* [SOURCE DATA]
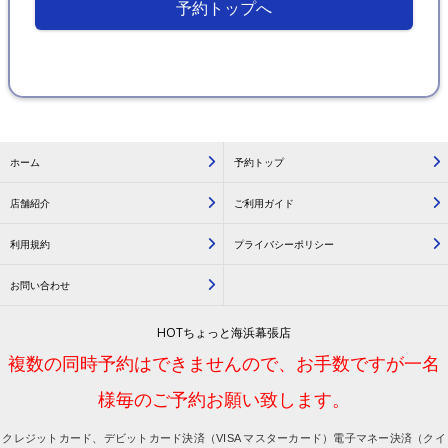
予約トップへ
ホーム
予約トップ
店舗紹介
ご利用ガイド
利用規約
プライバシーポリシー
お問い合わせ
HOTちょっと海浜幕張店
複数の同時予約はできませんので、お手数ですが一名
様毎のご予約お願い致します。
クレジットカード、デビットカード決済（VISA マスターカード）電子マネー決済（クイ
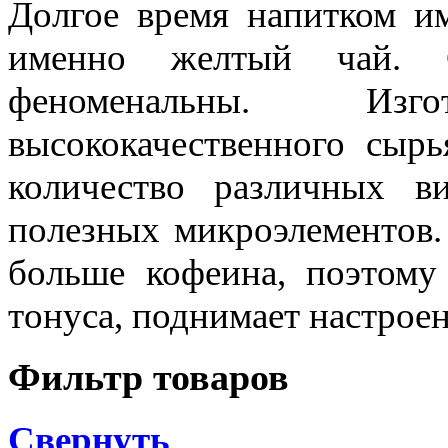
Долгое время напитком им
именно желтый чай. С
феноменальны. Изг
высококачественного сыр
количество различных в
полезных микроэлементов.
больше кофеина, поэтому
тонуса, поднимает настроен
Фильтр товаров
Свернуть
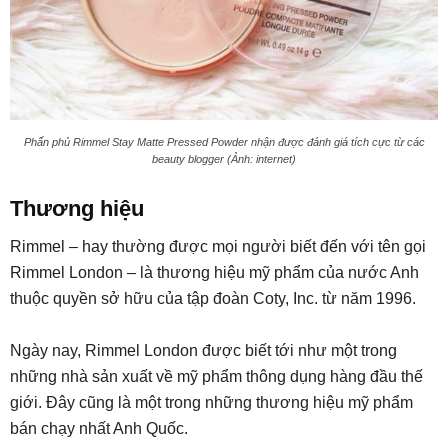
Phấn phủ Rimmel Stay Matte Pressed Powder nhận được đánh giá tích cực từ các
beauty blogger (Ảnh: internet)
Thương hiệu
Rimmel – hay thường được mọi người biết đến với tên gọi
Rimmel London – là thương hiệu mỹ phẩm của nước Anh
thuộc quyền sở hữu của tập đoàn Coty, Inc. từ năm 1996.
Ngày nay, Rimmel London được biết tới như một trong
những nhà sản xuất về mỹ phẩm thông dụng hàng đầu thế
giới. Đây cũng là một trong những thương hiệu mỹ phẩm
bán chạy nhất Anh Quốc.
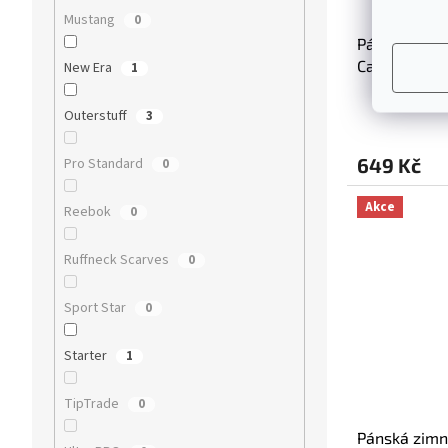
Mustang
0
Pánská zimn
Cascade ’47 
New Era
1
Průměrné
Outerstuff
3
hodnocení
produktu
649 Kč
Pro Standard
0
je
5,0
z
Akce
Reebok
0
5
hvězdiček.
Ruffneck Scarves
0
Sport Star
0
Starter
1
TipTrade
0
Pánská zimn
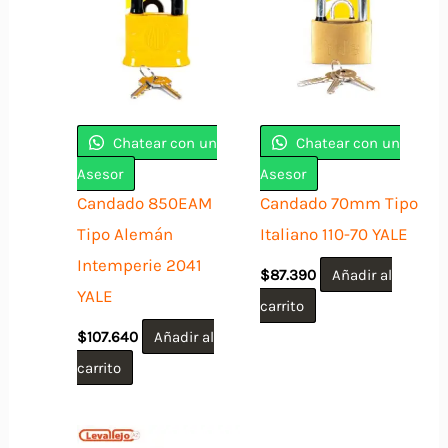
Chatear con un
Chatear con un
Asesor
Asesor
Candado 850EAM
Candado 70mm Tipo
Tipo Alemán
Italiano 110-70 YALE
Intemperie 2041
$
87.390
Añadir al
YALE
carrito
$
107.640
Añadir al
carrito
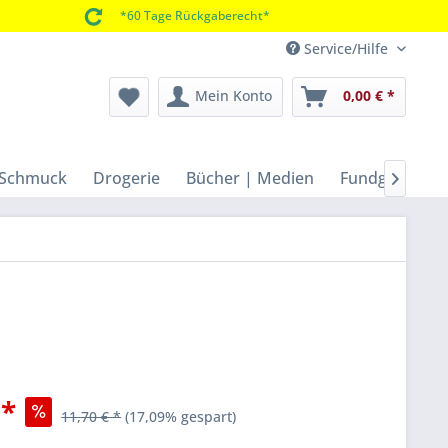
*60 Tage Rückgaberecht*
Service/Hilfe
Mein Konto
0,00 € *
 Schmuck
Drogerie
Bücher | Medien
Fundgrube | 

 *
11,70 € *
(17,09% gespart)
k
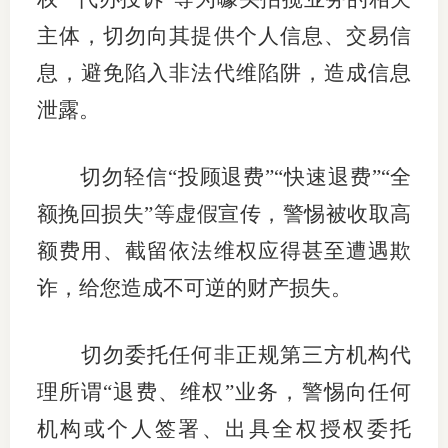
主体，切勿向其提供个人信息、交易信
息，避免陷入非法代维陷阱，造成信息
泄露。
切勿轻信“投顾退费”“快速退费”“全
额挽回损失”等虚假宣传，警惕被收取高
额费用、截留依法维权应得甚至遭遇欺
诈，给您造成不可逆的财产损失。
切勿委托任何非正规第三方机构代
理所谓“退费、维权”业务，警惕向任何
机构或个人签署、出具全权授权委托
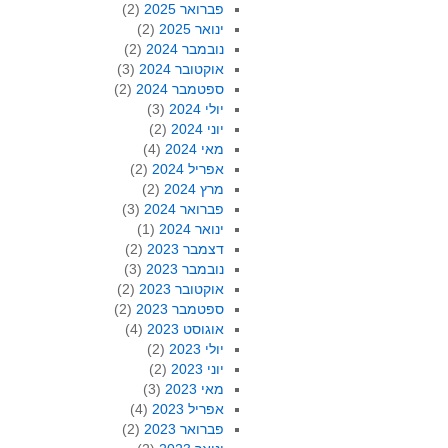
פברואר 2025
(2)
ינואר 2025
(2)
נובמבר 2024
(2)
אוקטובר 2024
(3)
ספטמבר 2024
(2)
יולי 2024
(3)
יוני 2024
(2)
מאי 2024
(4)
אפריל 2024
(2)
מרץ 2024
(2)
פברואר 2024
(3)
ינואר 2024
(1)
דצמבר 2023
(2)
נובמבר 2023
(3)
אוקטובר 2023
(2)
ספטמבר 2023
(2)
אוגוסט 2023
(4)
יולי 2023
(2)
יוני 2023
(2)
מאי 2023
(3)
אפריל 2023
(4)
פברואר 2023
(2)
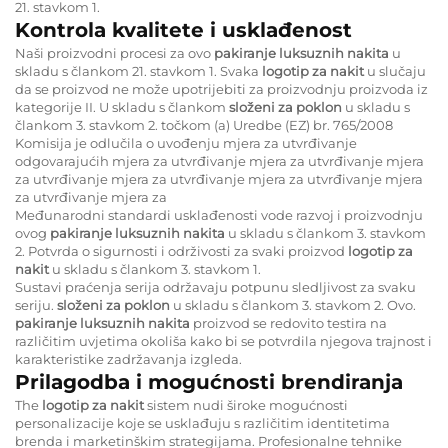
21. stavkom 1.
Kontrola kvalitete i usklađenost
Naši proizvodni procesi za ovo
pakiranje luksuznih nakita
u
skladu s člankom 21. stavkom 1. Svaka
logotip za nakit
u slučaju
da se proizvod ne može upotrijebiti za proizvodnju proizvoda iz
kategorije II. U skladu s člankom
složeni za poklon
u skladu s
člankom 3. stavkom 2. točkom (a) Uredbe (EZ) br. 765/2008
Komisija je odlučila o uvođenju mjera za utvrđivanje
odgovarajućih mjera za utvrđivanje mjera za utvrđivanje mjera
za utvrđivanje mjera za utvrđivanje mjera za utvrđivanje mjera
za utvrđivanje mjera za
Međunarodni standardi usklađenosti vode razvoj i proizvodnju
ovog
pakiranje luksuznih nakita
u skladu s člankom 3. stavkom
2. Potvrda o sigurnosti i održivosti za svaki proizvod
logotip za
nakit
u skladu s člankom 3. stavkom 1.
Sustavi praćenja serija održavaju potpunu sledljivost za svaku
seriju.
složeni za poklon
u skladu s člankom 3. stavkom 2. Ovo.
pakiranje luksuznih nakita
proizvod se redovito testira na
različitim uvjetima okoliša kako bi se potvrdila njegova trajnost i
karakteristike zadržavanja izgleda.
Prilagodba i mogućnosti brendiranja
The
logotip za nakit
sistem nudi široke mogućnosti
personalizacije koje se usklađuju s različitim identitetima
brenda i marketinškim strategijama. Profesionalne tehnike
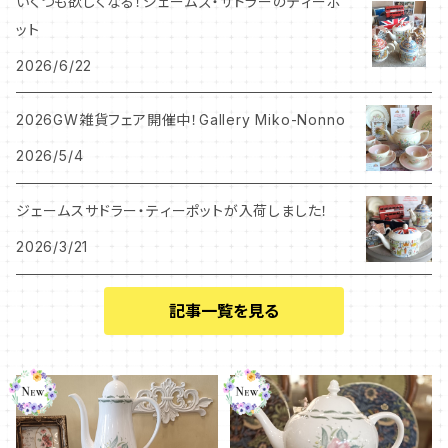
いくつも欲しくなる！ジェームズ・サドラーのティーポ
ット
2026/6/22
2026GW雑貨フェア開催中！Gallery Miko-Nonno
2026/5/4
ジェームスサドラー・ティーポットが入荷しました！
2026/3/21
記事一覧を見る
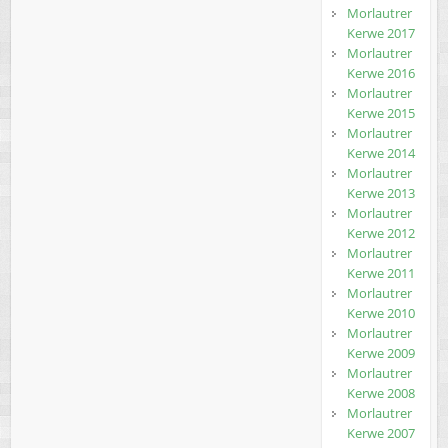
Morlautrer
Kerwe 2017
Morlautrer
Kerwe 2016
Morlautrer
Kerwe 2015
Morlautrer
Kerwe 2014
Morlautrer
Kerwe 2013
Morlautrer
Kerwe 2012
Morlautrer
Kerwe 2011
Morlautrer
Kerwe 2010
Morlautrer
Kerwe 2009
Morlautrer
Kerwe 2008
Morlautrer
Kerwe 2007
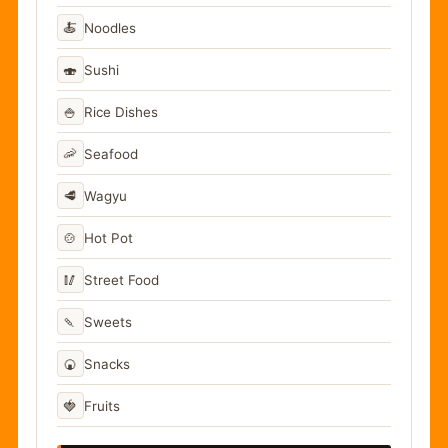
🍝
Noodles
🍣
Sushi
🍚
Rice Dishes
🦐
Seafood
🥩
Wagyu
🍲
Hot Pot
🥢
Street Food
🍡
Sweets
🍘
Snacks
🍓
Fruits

* [TASK ITEM] Output the data verbatim, images excluded.

* [RESPONSE]
予約トップへ
ホーム
予約トップ
店舗紹介
ご利用ガイド
利用規約
プライバシーポリシー
お問い合わせ
HOTちょっと海浜幕張店
複数の同時予約はできませんので、お手数ですが一名
様毎のご予約お願い致します。
クレジットカード、デビットカード決済（VISA マスターカード）電子マネー決済（クイ
Долгое время напитком им
именно желтый чай. С
феноменальны. Изг
высококачественного сыр
количество различных в
полезных микроэлементов.
больше кофеина, поэтому
тонуса, поднимает настроен
Фильтр товаров
Свернуть
Phấn phủ Rimmel Stay Matte Pressed Powder nhận được đánh giá tích cực từ các
beauty blogger (Ảnh: internet)
Thương hiệu
Rimmel – hay thường được mọi người biết đến với tên gọi
Rimmel London – là thương hiệu mỹ phẩm của nước Anh
thuộc quyền sở hữu của tập đoàn Coty, Inc. từ năm 1996.
Ngày nay, Rimmel London được biết tới như một trong
những nhà sản xuất về mỹ phẩm thông dụng hàng đầu thế
giới. Đây cũng là một trong những thương hiệu mỹ phẩm
bán chạy nhất Anh Quốc.
Mustang
0
Pánská zimn
Cascade ’47 
New Era
1
Průměrné
Outerstuff
3
hodnocení
produktu
649 Kč
Pro Standard
0
je
5,0
z
Akce
Reebok
0
5
hvězdiček.
Ruffneck Scarves
0
Sport Star
0
Starter
1
TipTrade
0
Pánská zimn
Chatear con un
Chatear con un
Asesor
Asesor
Candado 850EAM
Candado 70mm Tipo
Tipo Alemán
Italiano 110-70 YALE
Intemperie 2041
$
87.390
Añadir al
YALE
carrito
$
107.640
Añadir al
carrito
*60 Tage Rückgaberecht*
Service/Hilfe
Mein Konto
0,00 € *
 Schmuck
Drogerie
Bücher | Medien
Fundgrube | 

 *
11,70 € *
(17,09% gespart)
k
主体，切勿向其提供个人信息、交易信
息，避免陷入非法代维陷阱，造成信息
泄露。
切勿轻信“投顾退费”“快速退费”“全
额挽回损失”等虚假宣传，警惕被收取高
额费用、截留依法维权应得甚至遭遇欺
诈，给您造成不可逆的财产损失。
切勿委托任何非正规第三方机构代
理所谓“退费、维权”业务，警惕向任何
机构或个人签署、出具全权授权委托
פברואר 2025
(2)
ינואר 2025
(2)
נובמבר 2024
(2)
אוקטובר 2024
(3)
ספטמבר 2024
(2)
יולי 2024
(3)
יוני 2024
(2)
מאי 2024
(4)
אפריל 2024
(2)
מרץ 2024
(2)
פברואר 2024
(3)
ינואר 2024
(1)
דצמבר 2023
(2)
נובמבר 2023
(3)
אוקטובר 2023
(2)
ספטמבר 2023
(2)
אוגוסט 2023
(4)
יולי 2023
(2)
יוני 2023
(2)
מאי 2023
(3)
אפריל 2023
(4)
פברואר 2023
(2)
21. stavkom 1.
Kontrola kvalitete i usklađenost
Naši proizvodni procesi za ovo
pakiranje luksuznih nakita
u
skladu s člankom 21. stavkom 1. Svaka
logotip za nakit
u slučaju
da se proizvod ne može upotrijebiti za proizvodnju proizvoda iz
kategorije II. U skladu s člankom
složeni za poklon
u skladu s
člankom 3. stavkom 2. točkom (a) Uredbe (EZ) br. 765/2008
Komisija je odlučila o uvođenju mjera za utvrđivanje
odgovarajućih mjera za utvrđivanje mjera za utvrđivanje mjera
za utvrđivanje mjera za utvrđivanje mjera za utvrđivanje mjera
za utvrđivanje mjera za
Međunarodni standardi usklađenosti vode razvoj i proizvodnju
ovog
pakiranje luksuznih nakita
u skladu s člankom 3. stavkom
2. Potvrda o sigurnosti i održivosti za svaki proizvod
logotip za
nakit
u skladu s člankom 3. stavkom 1.
Sustavi praćenja serija održavaju potpunu sledljivost za svaku
seriju.
složeni za poklon
u skladu s člankom 3. stavkom 2. Ovo.
pakiranje luksuznih nakita
proizvod se redovito testira na
različitim uvjetima okoliša kako bi se potvrdila njegova trajnost i
karakteristike zadržavanja izgleda.
Prilagodba i mogućnosti brendiranja
The
logotip za nakit
sistem nudi široke mogućnosti
personalizacije koje se usklađuju s različitim identitetima
brenda i marketinškim strategijama. Profesionalne tehnike
いくつも欲しくなる！ジェームズ・サドラーのティーポ
ット
2026/6/22
2026GW雑貨フェア開催中！Gallery Miko-Nonno
2026/5/4
ジェームスサドラー・ティーポットが入荷しました！
2026/3/21
記事一覧を見る
Morlautrer
Kerwe 2017
Morlautrer
Kerwe 2016
Morlautrer
Kerwe 2015
Morlautrer
Kerwe 2014
Morlautrer
Kerwe 2013
Morlautrer
Kerwe 2012
Morlautrer
Kerwe 2011
Morlautrer
Kerwe 2010
Morlautrer
Kerwe 2009
Morlautrer
Kerwe 2008
Morlautrer
Kerwe 2007
🍝
Noodles
🍣
Sushi
🍚
Rice Dishes
🦐
Seafood
🥩
Wagyu
🍲
Hot Pot
🥢
Street Food
🍡
Sweets
🍘
Snacks
🍓
Fruits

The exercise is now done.